Literature DB >> 32654244

Discordant courses of COVID-19 in a cohabiting couple of lung transplant recipients.

Nadine Desmazes-Dufeu1, Bérengère Coltey1, Lyria Amari1, Marion Gouitaa2, Camille Touzery3, Martine Reynaud-Gaubert1,4, Pascal Chanez2, Nadim Cassir4.   

Abstract

COVID-19 is a novel infectious disease caused by SARS-CoV-2 that emerged in late 2019 and which is now a pandemic. Solid organ transplant recipients are perceived to be at increased risk of severe COVID-19 due to their chronic use of immunosuppressive drugs (ISDs) and to their associated conditions. Scarce data are available on the optimized management of ISDs in these patients and on its impact on presentation, clinical course, viral shedding, and outcome. We report here two cases of COVID-19 in a cohabiting couple of lung transplant recipients for cystic fibrosis, who had different ISDs management and who developed discordant courses of their disease. Our findings suggest that the degree of their immunosuppression might be a reason for their different course and that ISDs might prove partially protective.
© 2020 Wiley Periodicals LLC.

Entities:  

Keywords:  COVID-19; SARS-CoV-2; cystic fibrosis; immunosuppression; lung transplant; viral pneumonia

Mesh:

Year:  2020        PMID: 32654244      PMCID: PMC7404422          DOI: 10.1111/tid.13410

Source DB:  PubMed          Journal:  Transpl Infect Dis        ISSN: 1398-2273


INTRODUCTION

COVID‐19 is a novel infectious disease caused by the severe acute respiratory distress coronavirus‐2 (SARS‐CoV‐2) that emerged in late 2019 and which is now a pandemic.
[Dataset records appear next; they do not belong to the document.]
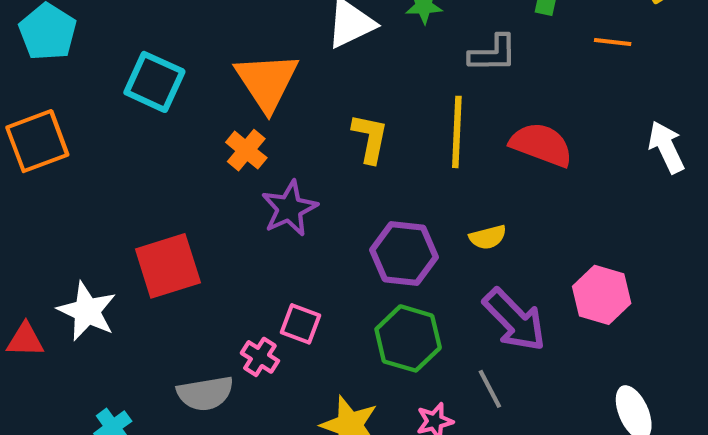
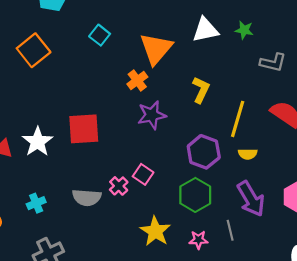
cyan square: (154, 82) -> (100, 35), size x0.7
yellow line: (457, 132) -> (238, 119), moved
orange square: (37, 141) -> (34, 50), turned -32

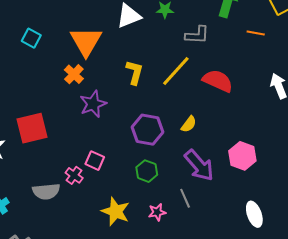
yellow line: (238, 119) -> (176, 71), moved, turned 36
yellow semicircle: (248, 154) -> (189, 124), turned -42
green hexagon: (195, 195) -> (147, 171), size x0.7

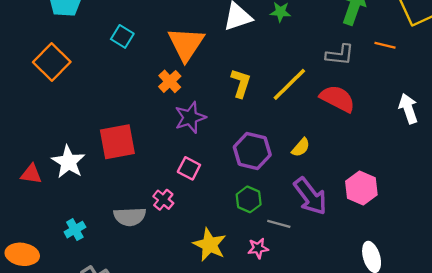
gray L-shape: (197, 35) -> (340, 55), moved
pink square: (95, 161) -> (189, 168), moved
gray line: (185, 198) -> (279, 224), moved, turned -54

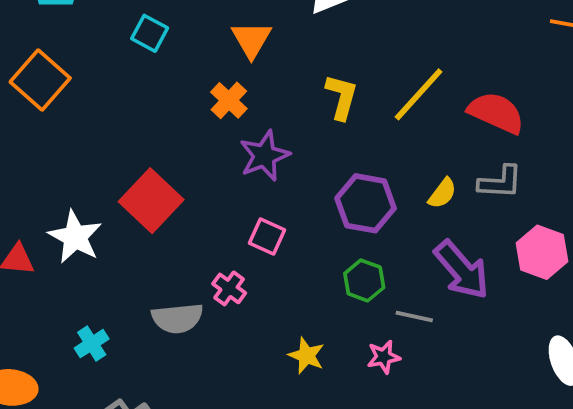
orange triangle: (186, 44) -> (251, 40), size x0.7
gray L-shape: (340, 55) -> (500, 182), moved
red square: (117, 142) -> (151, 201), turned -33
yellow star: (210, 245) -> (306, 356), size x0.7

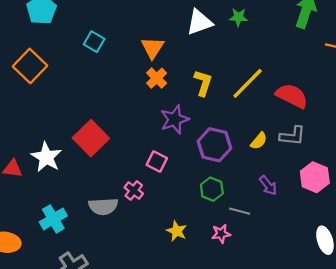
orange cross: (229, 100) -> (157, 78), moved
purple star: (264, 156) -> (175, 119), moved
purple arrow: (462, 270) -> (268, 185), size x0.6
cyan cross: (92, 344) -> (53, 219), size x1.4

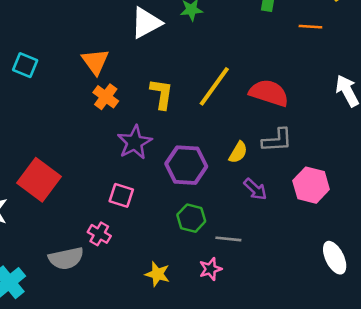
purple arrow: (268, 185) -> (255, 189), moved

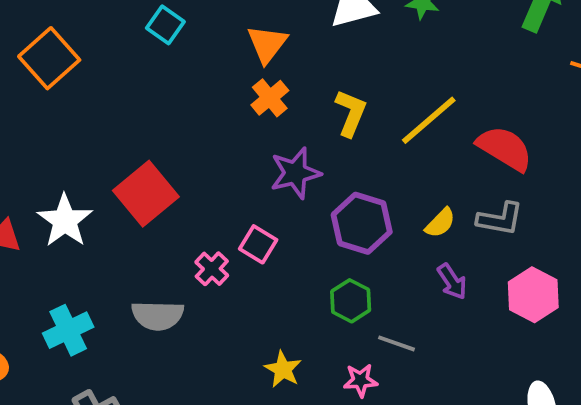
pink cross: (99, 234) -> (212, 269), moved

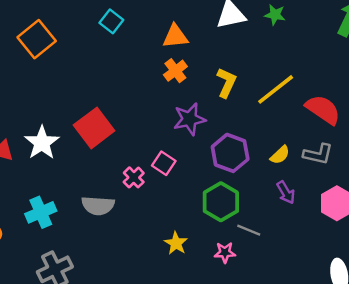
orange triangle: (267, 44) -> (175, 36), turned 44
green hexagon: (351, 301) -> (221, 202), size x1.4

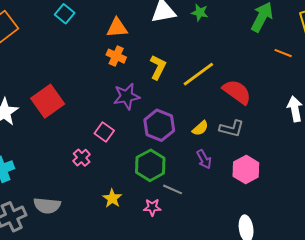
orange cross: (175, 71) -> (116, 56), turned -30
pink cross: (134, 177) -> (82, 158), moved
gray semicircle: (98, 206) -> (47, 206), moved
In a report based on data collected in China from 1099 patients during the first 2 months of COVID‐19 outbreaks, 5% of the patients were admitted to the intensive care unit, 2.3% underwent invasive mechanical ventilation, and 1.4% died. Although older patients and patients presenting with coexisting disorders such as hypertension, diabetes, obesity, and renal failure are more prone to suffer from severe disease, data on the impact of COVID‐19 in patients with cystic fibrosis (CF), and more particularly in those who have had lung transplant, are scarce. A limited report of 40 cases of COVID‐19 in CF patients across eight countries, showed that the disease course was similar to that of the general population. In a recent multicenter cohort of 90 solid organ transplant (SOT) recipients (17 with lung transplant), COVID‐19 appeared to have more severe outcomes with an overall mortality of 18%. And in a report of 26 kidney‐transplant recipients with COVID‐19, the patients had less fever at onset but a more rapid clinical progression and a much higher early mortality (28% at 3 weeks) than those in the general population. Another single‐center cohort of 28 heart transplant recipients with COVID‐19, also reported a high case‐fatality rate of 25%. Regarding immunosuppressive therapy, the general approach in these centers of SOT was to decrease the overall amount of immunosuppression with a particular emphasis on decreasing or stopping antimetabolite drugs such as mycophenolate. , , Of interest, however, are two cases of moderate COVID‐19 reported in lung transplant recipients, who recovered without immune‐suppressive drugs (ISDs) modification. , Currently, it is unclear how immunosuppression impacts on incubation period, presentation of symptoms, viral shedding, and prognoses of COVID‐19. We report here two cases of synchronic COVID‐19 in a cohabiting couple of lung transplant recipients for cystic fibrosis but who had discordant courses of their disease. We focus mainly on their ISDs management.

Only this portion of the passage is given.